Por tanto, el pecado que consiste en no estar en comunión con Dios, o en no creer
en Jesús, que es el que nos da la vida, es un pecado de muerte. El que odia a su
hermano es un homicida, o sea que el odio es un pecado que lleva a la muerte,
porque equivale a la apostasía, al no guardar el mandamiento fundamental del
cristiano.

La idolatría es adorar, no a Cristo Jesús, sino a otros dioses creados por nosotros y
por el mundo. Si no creemos en Jesús, habremos de creer en los horóscopos o en
las religiones orientales o en las sectas o en los varios mesías falsos que se pondrán
en nuestro camino. Y sobre todo, elevaremos un altar a nuestro propio yo: el
egoísmo es la idolatría más generalizada.

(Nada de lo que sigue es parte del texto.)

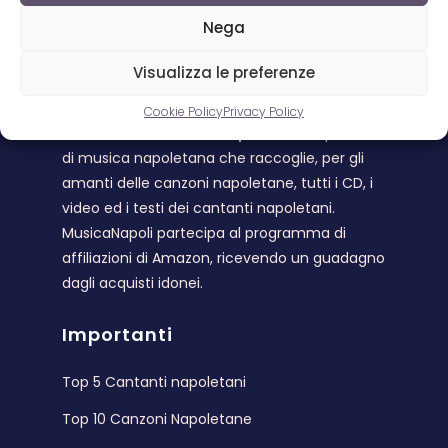
Nega
Visualizza le preferenze
Musica Napoli
Cookie Policy
Privacy Policy
Benvenuto su
Musica Napoli
. L’unico portale
di musica napoletana che raccoglie, per gli
amanti delle canzoni napoletane, tutti i CD, i
video ed i testi dei cantanti napoletani.
MusicaNapoli partecipa al programma di
affiliazioni di Amazon, ricevendo un guadagno
dagli acquisti idonei.
Importanti
Top 5 Cantanti napoletani
Top 10 Canzoni Napoletane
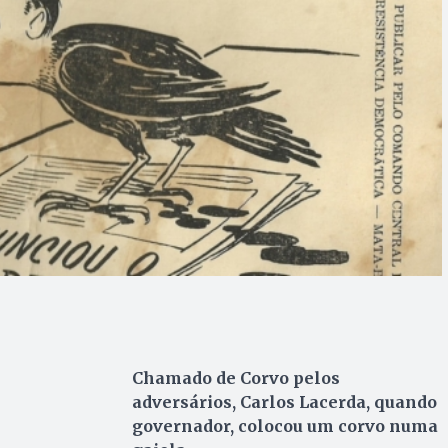
Chamado de Corvo pelos
adversários, Carlos Lacerda, quando
governador, colocou um corvo numa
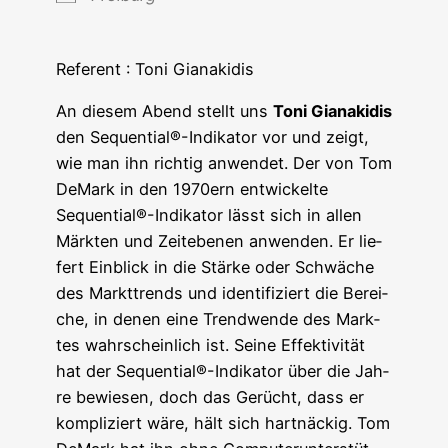
Refe­rent : Toni Gianakidis
An die­sem Abend stellt uns
Toni Gia­na­ki­dis
den Sequential®-Indikator vor und zeigt,
wie man ihn rich­tig anwen­det. Der von Tom
DeMark in den 1970ern ent­wi­ckel­te
Sequential®-Indikator lässt sich in allen
Märk­ten und Zeit­ebe­nen anwen­den. Er lie­
fert Ein­blick in die Stär­ke oder Schwä­che
des Markt­trends und iden­ti­fi­ziert die Berei­
che, in denen eine Trend­wen­de des Mark­
tes wahr­schein­lich ist. Sei­ne Effek­ti­vi­tät
hat der Sequential®-Indikator über die Jah­
re bewie­sen, doch das Gerücht, dass er
kom­pli­ziert wäre, hält sich hart­nä­ckig. Tom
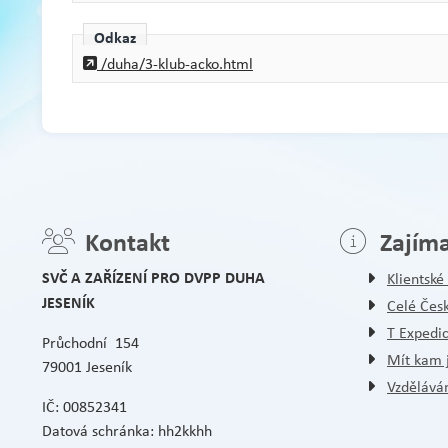
Odkaz
/duha/3-klub-acko.html
Kontakt
Zajím
SVČ A ZAŘÍZENÍ PRO DVPP DUHA
Klientsk
JESENÍK
Celé Čes
T Expedi
Průchodní 154
Mít kam j
79001 Jeseník
Vzděláván
IČ: 00852341
Datová schránka: hh2kkhh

Los discípulos del Bautista sienten celos porque Jesús también está bautizando.
Pero Juan muestra la grandeza de su corazón y la coherencia con su postura de
precursor. Vuelve a recordar: «yo no soy el Mesías», y se compara con el amigo
del esposo, que acompaña a éste a la boda. Él no es el esposo, sino el compañero,
que se alegra por la alegría del esposo. Juan dice claramente: «él tiene que crecer
y yo tengo que menguar».

En el mundo de hoy ha decrecido mucho la conciencia de pecado. Si antes algunos


se quejaban -en parte con razón- de que a todo le llamábamos pecado, ahora es al
revés: nada parece pecado, todo es indiferente.

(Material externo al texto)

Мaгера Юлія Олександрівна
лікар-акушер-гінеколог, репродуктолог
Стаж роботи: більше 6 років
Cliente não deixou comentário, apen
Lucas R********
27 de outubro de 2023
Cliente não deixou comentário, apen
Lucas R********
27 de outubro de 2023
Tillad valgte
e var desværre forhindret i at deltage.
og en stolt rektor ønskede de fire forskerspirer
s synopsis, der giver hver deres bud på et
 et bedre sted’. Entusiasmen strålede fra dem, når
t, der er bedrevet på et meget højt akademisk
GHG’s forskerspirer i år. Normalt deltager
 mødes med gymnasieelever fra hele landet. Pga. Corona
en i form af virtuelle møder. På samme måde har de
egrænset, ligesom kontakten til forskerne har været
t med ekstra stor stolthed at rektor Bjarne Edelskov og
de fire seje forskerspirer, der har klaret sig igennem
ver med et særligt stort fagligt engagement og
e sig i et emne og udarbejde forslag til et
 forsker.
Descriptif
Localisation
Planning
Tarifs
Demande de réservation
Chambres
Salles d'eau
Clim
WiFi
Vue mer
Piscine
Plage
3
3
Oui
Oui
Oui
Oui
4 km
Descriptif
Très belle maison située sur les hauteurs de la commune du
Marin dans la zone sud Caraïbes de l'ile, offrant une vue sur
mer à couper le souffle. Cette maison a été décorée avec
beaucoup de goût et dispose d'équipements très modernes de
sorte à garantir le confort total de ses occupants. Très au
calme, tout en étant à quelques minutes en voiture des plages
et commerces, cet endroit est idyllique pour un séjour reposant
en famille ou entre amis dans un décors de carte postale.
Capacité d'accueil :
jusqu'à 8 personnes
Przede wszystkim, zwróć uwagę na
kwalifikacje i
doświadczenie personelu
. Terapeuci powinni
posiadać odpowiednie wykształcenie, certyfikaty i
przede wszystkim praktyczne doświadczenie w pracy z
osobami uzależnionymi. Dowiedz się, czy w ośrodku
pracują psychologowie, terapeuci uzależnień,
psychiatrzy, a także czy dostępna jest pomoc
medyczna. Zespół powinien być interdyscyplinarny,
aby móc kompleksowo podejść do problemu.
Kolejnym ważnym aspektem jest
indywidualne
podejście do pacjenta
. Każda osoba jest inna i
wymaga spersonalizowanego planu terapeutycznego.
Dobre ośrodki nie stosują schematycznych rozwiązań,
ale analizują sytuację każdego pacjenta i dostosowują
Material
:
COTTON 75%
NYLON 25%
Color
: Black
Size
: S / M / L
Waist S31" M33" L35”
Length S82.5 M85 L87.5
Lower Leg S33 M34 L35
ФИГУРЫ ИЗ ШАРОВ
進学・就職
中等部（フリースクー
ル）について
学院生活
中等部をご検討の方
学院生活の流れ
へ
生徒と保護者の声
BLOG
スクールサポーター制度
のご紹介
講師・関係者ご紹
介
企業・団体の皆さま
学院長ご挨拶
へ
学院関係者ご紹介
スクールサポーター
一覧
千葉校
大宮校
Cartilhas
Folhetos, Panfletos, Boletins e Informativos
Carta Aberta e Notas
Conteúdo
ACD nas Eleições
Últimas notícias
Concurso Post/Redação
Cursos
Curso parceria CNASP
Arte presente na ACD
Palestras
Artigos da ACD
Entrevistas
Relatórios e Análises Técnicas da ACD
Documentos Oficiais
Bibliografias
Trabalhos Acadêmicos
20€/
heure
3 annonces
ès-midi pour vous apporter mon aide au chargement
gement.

Juan nos ha puesto en guardia ante la posibilidad de negar la luz, de vivir en el


odio, de no creer en verdad en Cristo Jesús sino en los ídolos. Es bueno que todos,
ya desde pequeños, tengamos conciencia de que existe el mal, que somos débiles,
que podemos fácilmente fallar al amor de Dios y al amor al prójimo, y que por
tanto no estamos viviendo en plena vida, sino en la penumbra o en la debilidad y
la muerte.

La Navidad, que ha sido experiencia del amor que Dios nos tiene, y convicción de
que como nacidos de Dios somos sus hijos, hermanos de Cristo Jesús y hermanos
los unos de los otros, debe dejarnos como consecuencia una actitud más positiva y
una opción más clara por estos valores cristianos, empeñándonos más
decididamente en la lucha contra el mal en nuestra vida. Mientras a la vez
trabajamos y rezamos para que los demás también venzan al mal en sus vidas.
Terminada la Navidad, con la fiesta del Bautismo del Señor, no puede seguir como
antes nuestra vida. Tiene que notarse más esperanza en nuestra vida. Más alegría.
Más confianza en Dios. Más amor al hermano.